Virtualbox Issue Ubuntu 22.04.1: "Communication with VM Hypervisor failed"

Graham Jenkins ID: 1626 Posts: 163
16 Aug 2022 04:06 AM

Anybody else seen this? It's happening on an i7-4790 machine with Rosetta Python tasks (where the task just gets postponed indefinitely), and in a like vein LHC Virtualbox jobs are failing with a "Computational Error" about 12 seconds after they start.

I've tried re-installing boinc-virtualbox (7.18.1+dfsg-4) and that doesn't solve the problem.  The machine happily runs Boinc Numberfields jobs, and also runs other (FreeBSD, NetBSD, Alma Linux) Vitualbox guests.

Suggestions?

 

Graham Jenkins ID: 1626 Posts: 163
16 Aug 2022 06:47 AM

And I'm seeing exactly the same story on an i5-3470S machine. Again, it happily runs Boinc Numberfields jobs.

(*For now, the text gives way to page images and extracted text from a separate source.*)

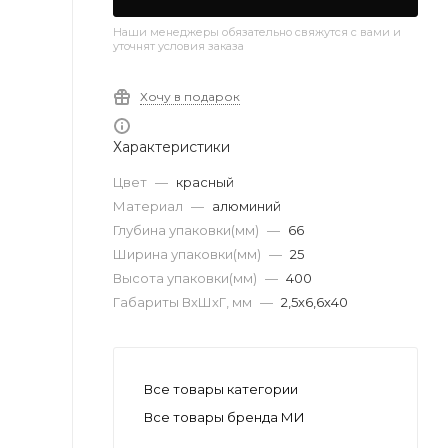
Наши менеджеры обязательно свяжутся с вами и
уточнят условия заказа
Хочу в подарок
Характеристики
Цвет
—
красный
Материал
—
алюминий
Глубина упаковки(мм)
—
66
Ширина упаковки(мм)
—
25
Высота упаковки(мм)
—
400
Габариты ВхШхГ, мм
—
2,5х6,6х40
Все товары категории
Все товары бренда МИ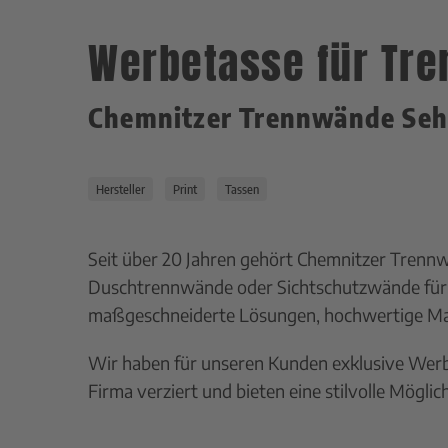
Werbetasse für Tre
Chemnitzer Trennwände Sehr
Hersteller
Print
Tassen
Seit über 20 Jahren gehört Chemnitzer Tren
Duschtrennwände oder Sichtschutzwände für 
maßgeschneiderte Lösungen, hochwertige Mater
Wir haben für unseren Kunden exklusive Werb
Firma verziert und bieten eine stilvolle Mögli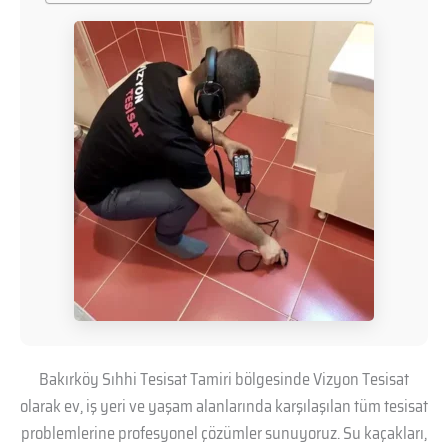
Bakırköy Sıhhi Tesisat Tamiri bölgesinde Vizyon Tesisat
olarak ev, iş yeri ve yaşam alanlarında karşılaşılan tüm tesisat
problemlerine profesyonel çözümler sunuyoruz. Su kaçakları,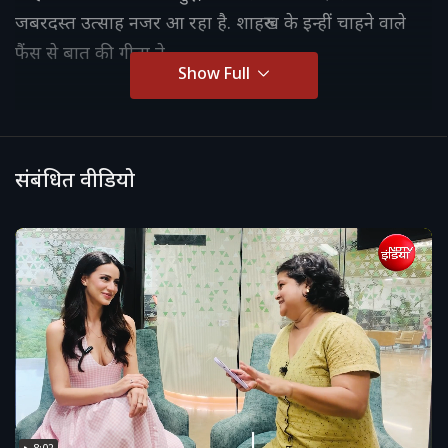
जबरदस्त उत्साह नजर आ रहा है. शाहरुख के इन्हीं चाहने वाले
फैंस से बात की गीता ने.
Show Full
संबंधित वीडियो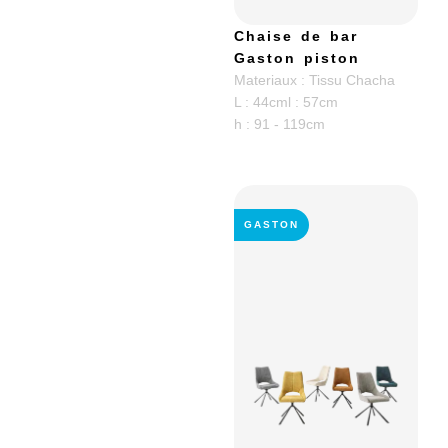
Chaise de bar
Gaston piston
Materiaux : Tissu Chacha
L : 44cm
l : 57cm
h : 91 - 119cm
GASTON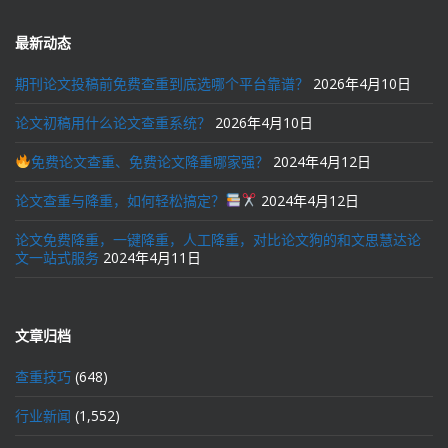
最新动态
期刊论文投稿前免费查重到底选哪个平台靠谱？
2026年4月10日
论文初稿用什么论文查重系统？
2026年4月10日
免费论文查重、免费论文降重哪家强？
2024年4月12日
论文查重与降重，如何轻松搞定？
2024年4月12日
论文免费降重，一键降重，人工降重，对比论文狗的和文思慧达论
文一站式服务
2024年4月11日
文章归档
查重技巧
(648)
行业新闻
(1,552)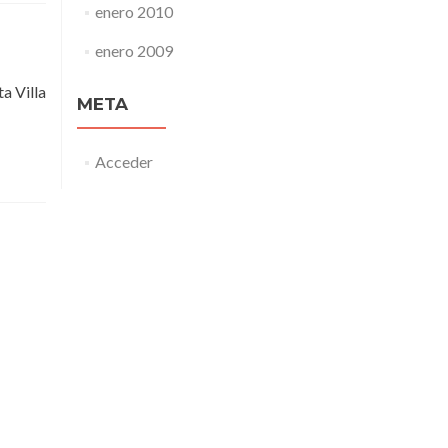
enero 2010
enero 2009
 Villa
META
Acceder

I've also tried a Project Reset on both Rosetta and LHC; doesn't resolve the issue.

Tristan Olive ID: 22 Posts: 384
16 Aug 2022 04:35 PM

Do you know what version of VirtualBox you have installed? User "entity" just mentioned in another thread that Rosetta is running an old version of vboxwrapper, which is the application through which BOINC communicates with the hypervisor. 

That being said, I'm not sure what you could do about it other than try to install an older version of VirtualBox, if that is the problem. (Or maybe Rosetta forums have some discussions along these lines).

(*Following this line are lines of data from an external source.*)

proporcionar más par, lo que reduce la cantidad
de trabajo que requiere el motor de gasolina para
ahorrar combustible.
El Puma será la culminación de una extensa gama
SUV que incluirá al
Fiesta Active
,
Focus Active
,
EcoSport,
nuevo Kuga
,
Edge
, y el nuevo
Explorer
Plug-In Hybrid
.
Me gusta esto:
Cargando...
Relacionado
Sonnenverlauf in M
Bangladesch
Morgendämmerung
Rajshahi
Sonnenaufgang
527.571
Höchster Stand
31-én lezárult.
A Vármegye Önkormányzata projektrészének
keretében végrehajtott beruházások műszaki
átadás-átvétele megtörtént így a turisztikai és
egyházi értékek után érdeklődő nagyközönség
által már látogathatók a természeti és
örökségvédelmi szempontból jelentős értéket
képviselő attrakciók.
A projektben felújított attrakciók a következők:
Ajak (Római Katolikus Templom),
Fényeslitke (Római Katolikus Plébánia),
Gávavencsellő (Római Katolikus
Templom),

Graham Jenkins ID: 1626 Posts: 163
16 Aug 2022 09:09 PM
  • virtualbox                 6.1.34-dfsg-3~ubuntu1.22.04.1
  • boinc-virtualbox     7.18.1+dfsg-4
  • boinc                         7.18.1+dfsg-4

Even if Rosetta is running an old version of vboxwrapper, we should still expect LHC to work. I've submitted a Ubuntu Bug Report; if that doesn't get a result. I try to install an older VirtualBox wrapper.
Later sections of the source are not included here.